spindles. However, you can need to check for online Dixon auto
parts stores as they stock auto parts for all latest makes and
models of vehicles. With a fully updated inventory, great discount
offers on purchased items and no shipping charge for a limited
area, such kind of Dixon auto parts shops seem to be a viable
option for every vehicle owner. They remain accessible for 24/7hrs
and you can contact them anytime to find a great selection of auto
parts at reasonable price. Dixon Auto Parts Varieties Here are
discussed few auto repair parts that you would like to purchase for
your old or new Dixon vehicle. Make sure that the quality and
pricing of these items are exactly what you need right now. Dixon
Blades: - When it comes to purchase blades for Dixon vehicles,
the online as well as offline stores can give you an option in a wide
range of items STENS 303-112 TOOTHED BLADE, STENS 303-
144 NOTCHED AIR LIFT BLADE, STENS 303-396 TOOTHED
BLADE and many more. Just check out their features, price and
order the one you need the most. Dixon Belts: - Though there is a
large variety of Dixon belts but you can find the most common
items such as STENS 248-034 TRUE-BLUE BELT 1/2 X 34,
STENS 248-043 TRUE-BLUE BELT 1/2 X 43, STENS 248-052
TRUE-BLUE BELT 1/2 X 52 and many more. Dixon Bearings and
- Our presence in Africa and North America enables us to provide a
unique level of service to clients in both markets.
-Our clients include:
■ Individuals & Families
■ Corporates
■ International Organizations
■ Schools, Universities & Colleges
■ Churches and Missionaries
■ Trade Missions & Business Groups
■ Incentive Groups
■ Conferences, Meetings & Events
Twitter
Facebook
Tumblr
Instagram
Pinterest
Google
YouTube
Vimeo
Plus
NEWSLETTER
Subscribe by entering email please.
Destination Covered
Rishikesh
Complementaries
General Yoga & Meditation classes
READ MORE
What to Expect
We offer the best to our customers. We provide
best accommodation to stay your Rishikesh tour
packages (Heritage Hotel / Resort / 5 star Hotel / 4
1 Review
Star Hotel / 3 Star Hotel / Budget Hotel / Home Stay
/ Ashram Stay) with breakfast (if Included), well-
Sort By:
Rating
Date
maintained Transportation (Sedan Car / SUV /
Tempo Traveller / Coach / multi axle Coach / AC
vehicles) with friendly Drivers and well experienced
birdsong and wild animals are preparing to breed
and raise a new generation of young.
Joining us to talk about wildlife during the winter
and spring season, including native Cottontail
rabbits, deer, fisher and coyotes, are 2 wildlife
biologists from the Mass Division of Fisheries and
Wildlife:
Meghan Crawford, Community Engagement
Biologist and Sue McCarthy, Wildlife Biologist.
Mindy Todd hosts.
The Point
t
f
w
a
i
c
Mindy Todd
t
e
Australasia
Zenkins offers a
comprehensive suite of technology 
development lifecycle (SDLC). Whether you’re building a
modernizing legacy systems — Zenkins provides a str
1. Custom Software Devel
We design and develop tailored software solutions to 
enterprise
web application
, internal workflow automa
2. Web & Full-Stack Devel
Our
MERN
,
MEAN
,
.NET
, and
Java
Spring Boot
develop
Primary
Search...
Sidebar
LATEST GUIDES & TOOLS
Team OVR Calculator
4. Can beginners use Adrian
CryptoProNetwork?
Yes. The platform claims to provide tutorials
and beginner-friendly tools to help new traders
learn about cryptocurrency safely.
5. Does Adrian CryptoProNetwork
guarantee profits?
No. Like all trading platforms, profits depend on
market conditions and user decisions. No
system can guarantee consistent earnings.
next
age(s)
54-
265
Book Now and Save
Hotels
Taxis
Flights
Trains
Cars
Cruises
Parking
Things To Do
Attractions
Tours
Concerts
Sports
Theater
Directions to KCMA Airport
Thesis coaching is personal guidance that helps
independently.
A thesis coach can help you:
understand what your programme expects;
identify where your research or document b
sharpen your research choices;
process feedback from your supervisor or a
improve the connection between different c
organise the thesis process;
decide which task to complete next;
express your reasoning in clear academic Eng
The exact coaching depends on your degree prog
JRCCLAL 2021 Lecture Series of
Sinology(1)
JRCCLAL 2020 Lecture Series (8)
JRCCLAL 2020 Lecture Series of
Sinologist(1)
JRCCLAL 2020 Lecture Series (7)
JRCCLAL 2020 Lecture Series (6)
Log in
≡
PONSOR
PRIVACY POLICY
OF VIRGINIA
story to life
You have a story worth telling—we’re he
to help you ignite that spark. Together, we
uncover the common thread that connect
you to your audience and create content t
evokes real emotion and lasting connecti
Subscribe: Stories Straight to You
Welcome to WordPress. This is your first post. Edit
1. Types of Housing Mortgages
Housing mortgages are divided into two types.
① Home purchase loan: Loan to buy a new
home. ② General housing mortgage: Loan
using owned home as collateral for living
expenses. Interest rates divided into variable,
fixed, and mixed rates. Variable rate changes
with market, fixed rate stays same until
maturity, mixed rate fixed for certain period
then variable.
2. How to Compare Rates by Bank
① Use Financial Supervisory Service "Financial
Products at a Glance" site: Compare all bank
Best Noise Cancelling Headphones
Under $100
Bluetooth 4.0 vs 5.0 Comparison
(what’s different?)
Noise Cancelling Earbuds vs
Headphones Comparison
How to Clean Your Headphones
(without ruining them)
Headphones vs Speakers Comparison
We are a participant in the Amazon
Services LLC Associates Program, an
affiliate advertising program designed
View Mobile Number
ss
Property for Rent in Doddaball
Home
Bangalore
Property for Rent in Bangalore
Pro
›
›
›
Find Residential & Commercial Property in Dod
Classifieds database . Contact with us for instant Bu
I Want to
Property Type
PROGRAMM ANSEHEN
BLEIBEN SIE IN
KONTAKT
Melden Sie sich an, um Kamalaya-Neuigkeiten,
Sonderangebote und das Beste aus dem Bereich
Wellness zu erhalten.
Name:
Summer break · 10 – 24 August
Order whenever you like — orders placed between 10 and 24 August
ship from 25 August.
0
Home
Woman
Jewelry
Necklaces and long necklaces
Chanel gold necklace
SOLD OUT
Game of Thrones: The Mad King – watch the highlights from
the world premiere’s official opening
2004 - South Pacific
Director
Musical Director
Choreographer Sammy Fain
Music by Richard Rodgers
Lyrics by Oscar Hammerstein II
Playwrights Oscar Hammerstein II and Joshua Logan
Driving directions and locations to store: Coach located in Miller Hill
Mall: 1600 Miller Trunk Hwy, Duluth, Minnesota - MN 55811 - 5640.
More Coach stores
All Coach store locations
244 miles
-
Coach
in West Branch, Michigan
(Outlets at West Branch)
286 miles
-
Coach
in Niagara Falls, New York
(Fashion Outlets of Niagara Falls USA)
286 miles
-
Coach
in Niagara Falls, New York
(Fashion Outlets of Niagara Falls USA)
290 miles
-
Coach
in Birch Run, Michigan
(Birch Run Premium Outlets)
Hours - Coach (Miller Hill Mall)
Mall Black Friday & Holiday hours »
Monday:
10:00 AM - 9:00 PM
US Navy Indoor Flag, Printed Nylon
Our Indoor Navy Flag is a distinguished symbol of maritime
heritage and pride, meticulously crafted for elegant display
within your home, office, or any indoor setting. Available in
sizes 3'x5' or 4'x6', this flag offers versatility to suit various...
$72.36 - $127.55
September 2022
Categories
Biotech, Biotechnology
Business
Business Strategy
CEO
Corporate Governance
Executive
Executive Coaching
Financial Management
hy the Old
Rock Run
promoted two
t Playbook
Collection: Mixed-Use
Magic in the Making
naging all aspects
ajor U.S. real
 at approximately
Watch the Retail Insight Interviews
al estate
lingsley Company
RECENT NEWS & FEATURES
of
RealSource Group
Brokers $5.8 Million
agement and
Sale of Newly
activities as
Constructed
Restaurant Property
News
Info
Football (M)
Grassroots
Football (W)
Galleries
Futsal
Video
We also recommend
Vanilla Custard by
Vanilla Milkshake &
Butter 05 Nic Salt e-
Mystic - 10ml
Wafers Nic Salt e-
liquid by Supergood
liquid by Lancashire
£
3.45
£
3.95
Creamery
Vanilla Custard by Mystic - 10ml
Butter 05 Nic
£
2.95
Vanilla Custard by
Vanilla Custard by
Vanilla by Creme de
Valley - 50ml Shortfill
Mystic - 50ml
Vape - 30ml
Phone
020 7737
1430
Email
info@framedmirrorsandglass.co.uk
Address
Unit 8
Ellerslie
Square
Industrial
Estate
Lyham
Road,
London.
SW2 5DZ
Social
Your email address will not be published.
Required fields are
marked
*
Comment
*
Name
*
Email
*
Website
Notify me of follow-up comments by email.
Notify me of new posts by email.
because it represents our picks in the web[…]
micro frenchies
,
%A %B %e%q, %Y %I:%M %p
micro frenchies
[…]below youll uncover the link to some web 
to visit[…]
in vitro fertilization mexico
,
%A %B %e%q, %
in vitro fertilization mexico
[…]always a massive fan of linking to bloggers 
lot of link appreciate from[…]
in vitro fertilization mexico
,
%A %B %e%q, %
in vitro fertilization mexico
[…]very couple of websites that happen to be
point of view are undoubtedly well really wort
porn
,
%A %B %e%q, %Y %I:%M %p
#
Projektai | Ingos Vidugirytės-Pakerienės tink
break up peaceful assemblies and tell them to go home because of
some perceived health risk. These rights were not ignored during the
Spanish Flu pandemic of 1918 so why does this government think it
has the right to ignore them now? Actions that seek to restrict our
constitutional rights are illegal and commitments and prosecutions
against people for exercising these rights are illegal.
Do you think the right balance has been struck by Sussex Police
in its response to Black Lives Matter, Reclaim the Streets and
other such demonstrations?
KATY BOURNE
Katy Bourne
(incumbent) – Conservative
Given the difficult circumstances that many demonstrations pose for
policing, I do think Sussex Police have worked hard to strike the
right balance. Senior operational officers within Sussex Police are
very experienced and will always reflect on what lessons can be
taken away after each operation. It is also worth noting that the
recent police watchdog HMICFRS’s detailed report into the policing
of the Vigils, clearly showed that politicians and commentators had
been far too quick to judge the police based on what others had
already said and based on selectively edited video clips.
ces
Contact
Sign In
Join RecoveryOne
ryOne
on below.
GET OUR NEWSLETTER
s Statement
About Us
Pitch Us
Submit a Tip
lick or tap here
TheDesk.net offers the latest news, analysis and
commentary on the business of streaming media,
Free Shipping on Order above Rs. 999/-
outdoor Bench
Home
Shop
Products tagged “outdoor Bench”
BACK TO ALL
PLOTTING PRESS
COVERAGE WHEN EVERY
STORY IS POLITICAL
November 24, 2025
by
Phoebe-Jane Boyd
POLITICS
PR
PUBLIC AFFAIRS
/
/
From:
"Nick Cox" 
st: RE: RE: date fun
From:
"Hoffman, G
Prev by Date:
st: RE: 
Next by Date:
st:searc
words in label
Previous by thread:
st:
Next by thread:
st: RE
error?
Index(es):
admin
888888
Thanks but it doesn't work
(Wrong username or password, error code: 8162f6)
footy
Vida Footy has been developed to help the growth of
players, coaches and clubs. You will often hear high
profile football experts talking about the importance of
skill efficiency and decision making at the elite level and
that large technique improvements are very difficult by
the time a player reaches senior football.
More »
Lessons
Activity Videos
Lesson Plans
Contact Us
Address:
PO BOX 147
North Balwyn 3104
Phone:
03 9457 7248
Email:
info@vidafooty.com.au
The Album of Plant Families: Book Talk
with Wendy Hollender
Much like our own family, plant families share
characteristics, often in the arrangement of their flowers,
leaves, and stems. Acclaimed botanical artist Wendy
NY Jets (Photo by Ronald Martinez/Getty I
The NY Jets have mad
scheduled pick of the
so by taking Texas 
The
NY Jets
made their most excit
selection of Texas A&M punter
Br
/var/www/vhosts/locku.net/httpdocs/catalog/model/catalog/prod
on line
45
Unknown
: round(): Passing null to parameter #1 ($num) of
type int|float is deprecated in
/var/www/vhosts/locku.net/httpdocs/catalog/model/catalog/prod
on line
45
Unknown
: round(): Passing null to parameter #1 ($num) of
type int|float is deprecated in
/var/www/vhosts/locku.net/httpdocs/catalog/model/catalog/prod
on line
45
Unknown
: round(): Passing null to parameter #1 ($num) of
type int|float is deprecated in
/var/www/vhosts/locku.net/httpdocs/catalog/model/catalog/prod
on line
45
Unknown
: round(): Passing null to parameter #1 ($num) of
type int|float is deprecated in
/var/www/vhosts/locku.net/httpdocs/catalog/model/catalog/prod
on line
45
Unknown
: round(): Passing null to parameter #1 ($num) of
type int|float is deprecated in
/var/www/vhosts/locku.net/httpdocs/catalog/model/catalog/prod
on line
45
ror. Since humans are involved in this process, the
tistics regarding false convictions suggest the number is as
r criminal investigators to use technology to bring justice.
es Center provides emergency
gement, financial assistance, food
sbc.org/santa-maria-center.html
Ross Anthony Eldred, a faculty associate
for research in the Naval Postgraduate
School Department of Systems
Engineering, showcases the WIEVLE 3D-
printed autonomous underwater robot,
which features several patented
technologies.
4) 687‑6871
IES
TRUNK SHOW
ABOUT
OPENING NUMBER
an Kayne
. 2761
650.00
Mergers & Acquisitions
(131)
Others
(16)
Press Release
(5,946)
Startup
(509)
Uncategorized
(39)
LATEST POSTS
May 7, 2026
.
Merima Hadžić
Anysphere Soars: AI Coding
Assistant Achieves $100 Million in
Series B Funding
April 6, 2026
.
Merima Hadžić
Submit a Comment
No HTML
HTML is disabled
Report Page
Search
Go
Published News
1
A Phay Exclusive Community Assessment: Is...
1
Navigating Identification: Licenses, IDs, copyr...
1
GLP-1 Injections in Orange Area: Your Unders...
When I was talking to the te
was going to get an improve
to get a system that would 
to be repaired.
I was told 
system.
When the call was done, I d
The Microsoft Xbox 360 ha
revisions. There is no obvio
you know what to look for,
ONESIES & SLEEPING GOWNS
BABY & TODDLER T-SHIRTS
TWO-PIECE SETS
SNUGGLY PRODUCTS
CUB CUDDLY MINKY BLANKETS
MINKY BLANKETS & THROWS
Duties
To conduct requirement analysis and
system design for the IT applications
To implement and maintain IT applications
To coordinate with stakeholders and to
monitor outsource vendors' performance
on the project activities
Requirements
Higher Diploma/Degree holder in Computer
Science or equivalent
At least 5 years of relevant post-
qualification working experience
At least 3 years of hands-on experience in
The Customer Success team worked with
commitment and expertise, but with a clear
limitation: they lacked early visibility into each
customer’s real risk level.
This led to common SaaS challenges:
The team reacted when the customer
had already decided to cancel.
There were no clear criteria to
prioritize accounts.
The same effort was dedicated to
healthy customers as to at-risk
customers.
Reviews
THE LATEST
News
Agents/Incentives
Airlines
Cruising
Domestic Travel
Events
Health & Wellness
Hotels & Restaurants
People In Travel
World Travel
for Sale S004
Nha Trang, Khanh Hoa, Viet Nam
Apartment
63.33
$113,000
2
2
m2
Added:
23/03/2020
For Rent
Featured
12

• Problem requirements:
Throughout the data above, copy all lines where the word "demonstrations" is found.

• Response to this task:
other such demonstrations?
Given the difficult circumstances that many demonstrations pose for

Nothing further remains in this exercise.